Single-cell RNA-seq reveals trans-sialidase-like superfamily gene expression heterogeneity in Trypanosoma cruzi populations

Trypanosoma cruzi , the causative agent of Chagas disease, presents a major public health challenge in Central and South America, affecting approximately 8 million people and placing millions more at risk. The T. cruzi life cycle includes transitions between epimastigote, metacyclic trypomastigote, amastigote, and blood trypomastigote stages, each marked by distinct morphological and molecular adaptations to different hosts and environments. Unlike other trypanosomatids, T. cruzi does not employ antigenic variation but instead relies on a diverse array of cell-surface-associated proteins encoded by large multi-copy gene families (multigene families), essential for infectivity and immune evasion.

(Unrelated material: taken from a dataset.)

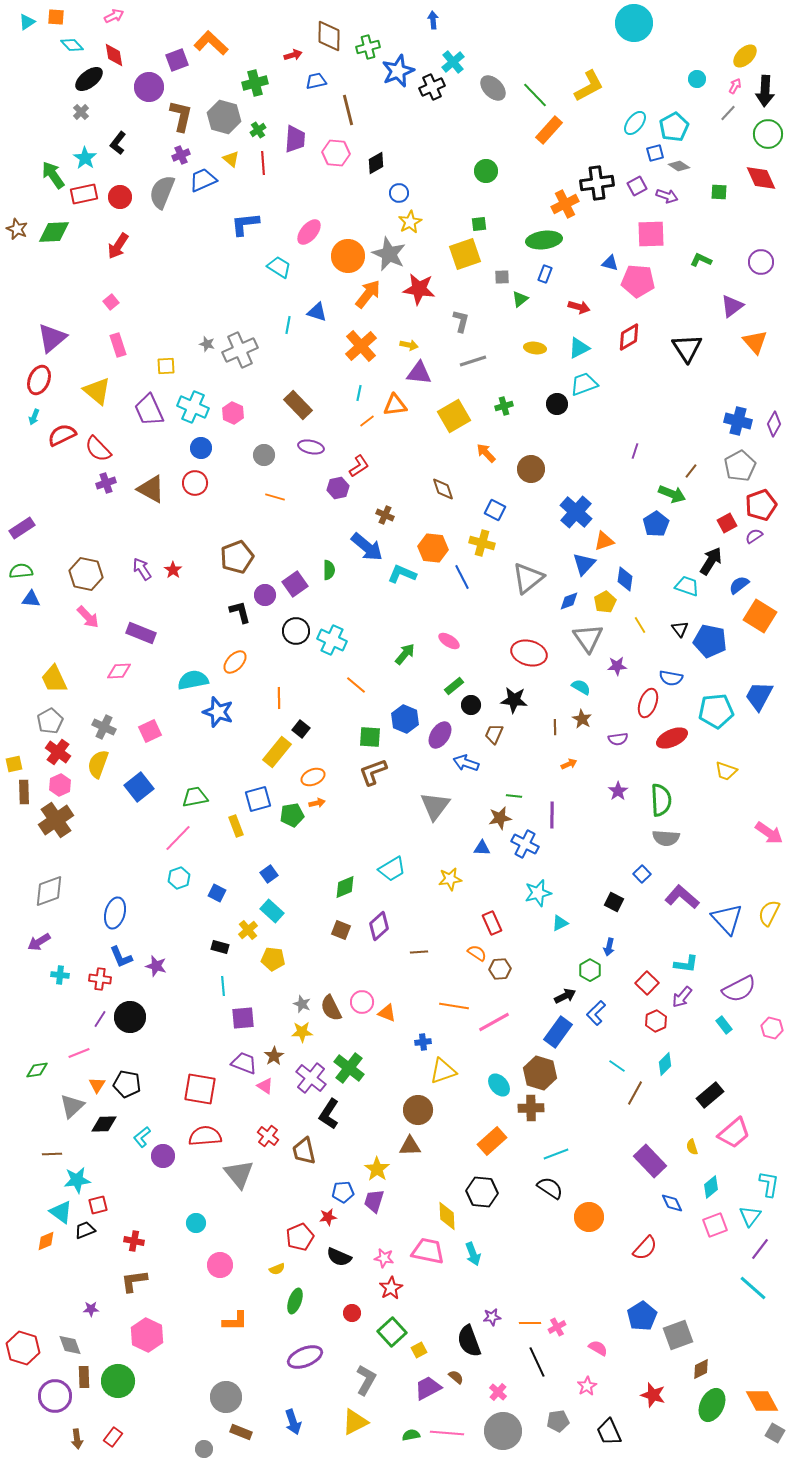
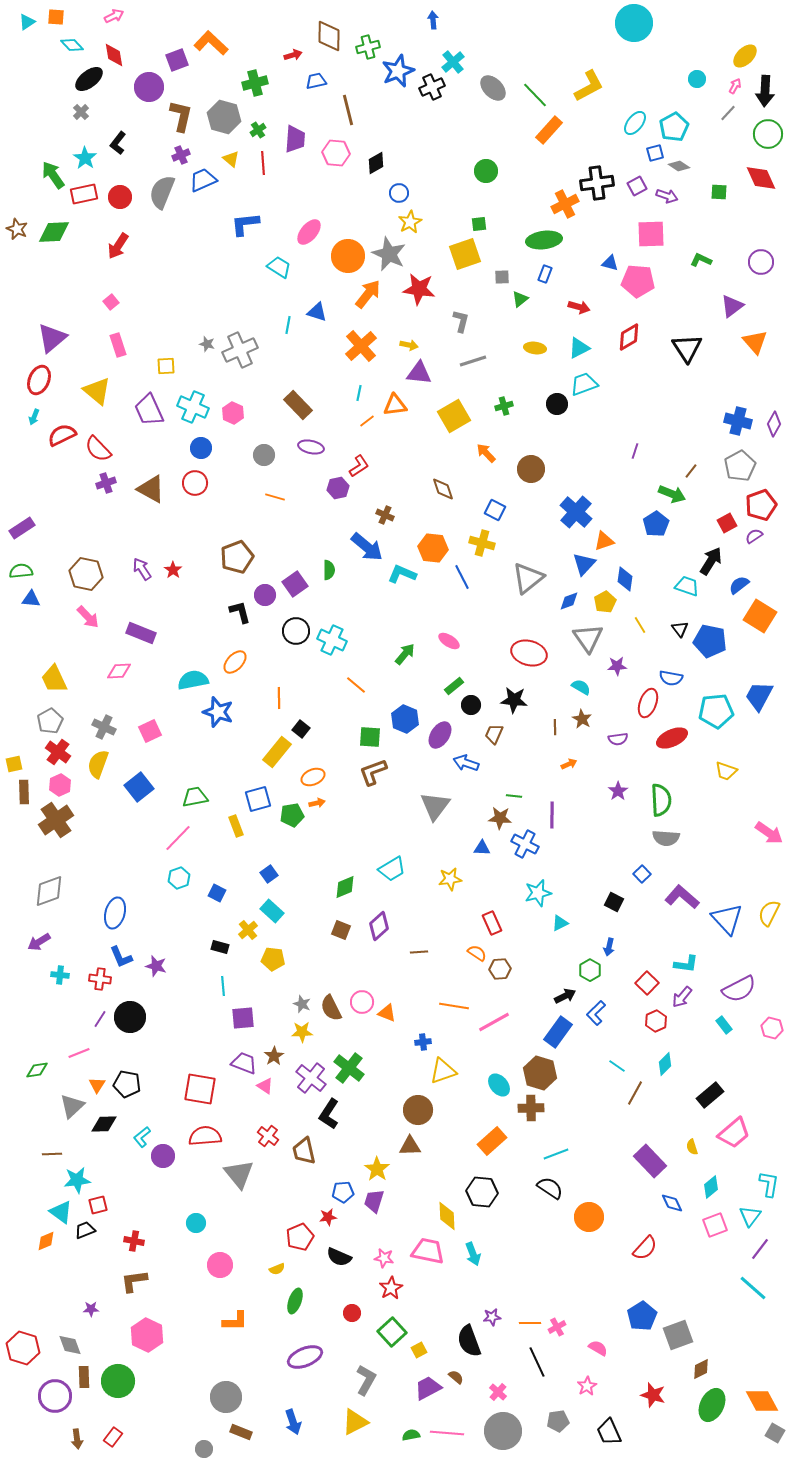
brown star at (500, 818): rotated 15 degrees clockwise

This study analyzes cell-specific transcriptomes using single-cell RNA sequencing of amastigote and trypomastigote cells to characterize stage-specific surface protein expression during mammalian infection. Through clustering and identification of cell-specific markers, we assigned cells to distinct parasite developmental forms. Analysis of individual cells revealed that surface protein-coding genes, especially members of the trans-sialidase TcS superfamily (TcS), are expressed with greater heterogeneity than single-copy genes. Additionally, no recurrent combinations of TcS genes were observed between individual cells in the population. Our findings thus reveal transcriptomic heterogeneity within trypomastigote populations where each cell displays unique TcS expression profiles. Focusing on the diversity of surface protein expression, this research aims to deepen our understanding of T. cruzi cellular biology and infection strategies.